Anyone comforting themselves that god ah’mighty is going to put the screws on evil people is just plain wrong unless they have some evidence to bring to the table that karma will in fact strike within the guilty party’s lifetime.

By all evidence that we have there’s only one obstruction to unscrupulous opportunists. The common voter exercising a hindrance through their elected representatives.

Scary Devil Monastery (profile) says:

Re: Re: Re:4 Re:

"There is only one way to accept him into one’s life."

Well, obviously. You’d have to be delusional to begin with, or accept a number of outright lies and fairy tales as being 100% truth to go down that one road.

And even if you DO want to go down that road, WHICH faith would you say is the right one, pray tell?

The zoroastrians, first to describe an almighty creator and the world as a struggle between good and evil?

The jewish, syncretizing their old mountain god El Shaddai with the zoroastrian Zurvan?

christians, followers of the self-styled son of the aforementioned god?

or the muslims who follow the latest and – according to them – last prophet of the aforementioned godhead?

…not going to go into the numerous other faiths with far older roots around. You are still basically claiming a status of "chosen" because you subscribe to one specific fairy tale among hundreds.

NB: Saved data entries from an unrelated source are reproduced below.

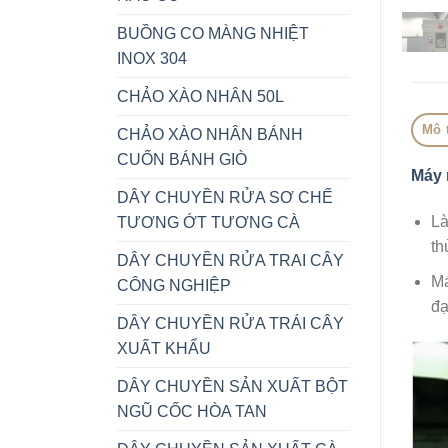
BUỒNG CO MÀNG NHIỆT
INOX 304
CHẢO XÀO NHÂN 50L
Mô 
CHẢO XÀO NHÂN BÁNH
CUỐN BÁNH GIÒ
Máy 
DÂY CHUYỀN RỬA SƠ CHẾ
Là
TƯƠNG ỚT TƯƠNG CÀ
th
DÂY CHUYỀN RỬA TRAI CÂY
Má
CÔNG NGHIỆP
đạ
DÂY CHUYỀN RỬA TRÁI CÂY
XUẤT KHẨU
DÂY CHUYỀN SẢN XUẤT BỘT
NGŨ CỐC HÒA TAN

Believe what you wish. Just for your own sake don’t embarrass yourself by claiming that everyone else should believe in your specific power fantasy.

Scary Devil Monastery (profile) says:

Re: Re: Re:3 Re:

"I think the saying went, "forgive them for they know not what they do." I think if you know what you are doing is wrong, don’t count on being forgiven for it."

That’s neither how the new testament puts it nor how most any christian denominations teach it. If you repent, your sins are forgiven. Another article of faith in christianity, I’m afraid.

Or are you saying that the sermon of the mount was a load of bullshit?

ECA (profile) says:

Anyone think..

we could supply the survice for ALLOT cheaper..?

And if they dont take you up on it, you ask the State and feds to investigate??
Then report it to the News agency that they arnt taking a service thats Cheaper??

Most you would need top do…
Dig up and re-install The phone cable, because they will claim they installed it.. Install a Coax or Fiber line direct to the building and connect to a Router to the nearest Telephone company or Straight to the Backbone..
Probably $10,000 at the most and you should get that back in…30-90 days..
$1 per 15 min call, in 15 min increments.
If you really want to.. but take longer to earn it back..
$0.10 per 15…

THEN what are the odds, that the other prisons will want the service…ONLY if they are truly independent PARTS of the system, and not 1 BIG conglomerate, trying to get every penny they can..

The old work houses were Mostly fair.. Even Churches did it fairly, mostly…
Jails…Have NEVER been fair to people..(a few have and have also been forgotten(because they worked))

ECA (profile) says:

Re: Anyone think..

AJit…

Is to connected to the corps he is supposed to be monitoring,..
And its also been shown that He and his groups have NOT been doing any of the jobs Given to them, even tho they gave the Major one to the FTC..

Can we fire him?? there has to be a way for the Citizens to Complain and take it to court or have a pole, to get him and his group OUT.
Does anyone remember how this is supposed to work??